« Challenge Your Patrons | Main | Super Mario Multimedia World: An Art Installation in the Georgia Tech Library »

January 12, 2007

Comments

steven bell

Just two things to mention.

First, I've been saying (and writing) for sometime that it's highly unlikely that our user communities are going to be motivated to subscribe to our blogs using aggregators. This technology is not mainstream (yet). That's why I advocate using tech to push the blog posts into courses.

Second, this week I attended a local seminar on corporate blogging (I did a presentation on blogs,RSS, aggregators, and wikis).

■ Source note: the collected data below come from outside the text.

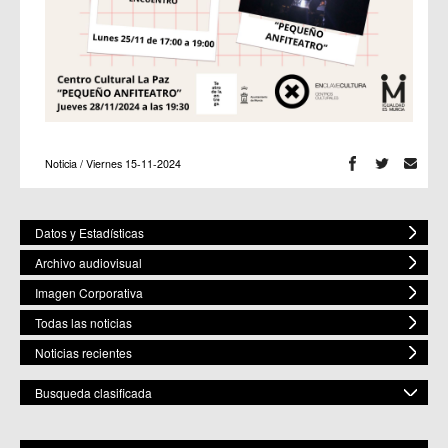
Noticia / Viernes 15-11-2024
Datos y Estadísticas
Archivo audiovisual
Imagen Corporativa
Todas las noticias
Noticias recientes
Busqueda clasificada
POR ESPACIO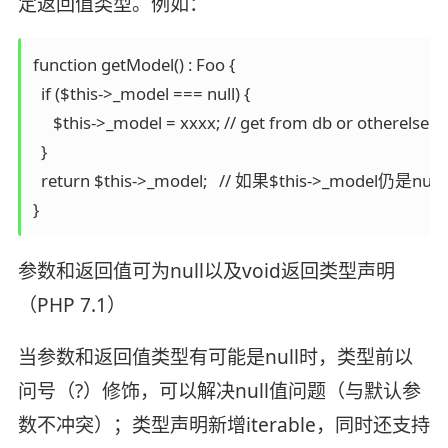
定返回值类型。例如：
function getModel() : Foo {

  if ($this->_model === null) {

     $this->_model = xxxx; // get from db or otherelse

  }

  return $this->_model;   // 如果$this->_model仍是n
参数和返回值可为null以及void返回类型声明
（PHP 7.1）
当参数和返回值类型有可能是null时，类型前以
问号（?）修饰，可以解决null值问题（与默认参
数不冲突）；类型声明新增iterable，同时还支持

The keynoter was the new media guru for IBM. He talked about the importance of blogging in a way that invites participation. He said that being intentionally controversial usually works once or twice, but rarely sustains an audience. It needs to be a mix of expertise (you can learn by reading this), challenging readers with interesting content, and the occasional post about something that's not what the blog is usually about. There was more to it than that, but it was a good presentation about developing an audience. Based on what I heard, library news blogs are pretty far off the mark. It's causing me to rethink what a library blog might be.

dkemper

Guess you can count me among those who subscribed to NCSU Library News Feed - more out of RSS curiosity than information seeker...

Paul R. Pival

Good points and good ideas, Brian. Just wanted to remind folks that Bloglines isn't the only aggregator out there, so your numbers are undoubtedly a little bit low, though I'd guess by no more than 50%, which is still a pretty small subscriber base (for instance, according to Feedburner, 63% of my blog's subscribers are on Bloglines. It is the single biggest group)

The comments to this entry are closed.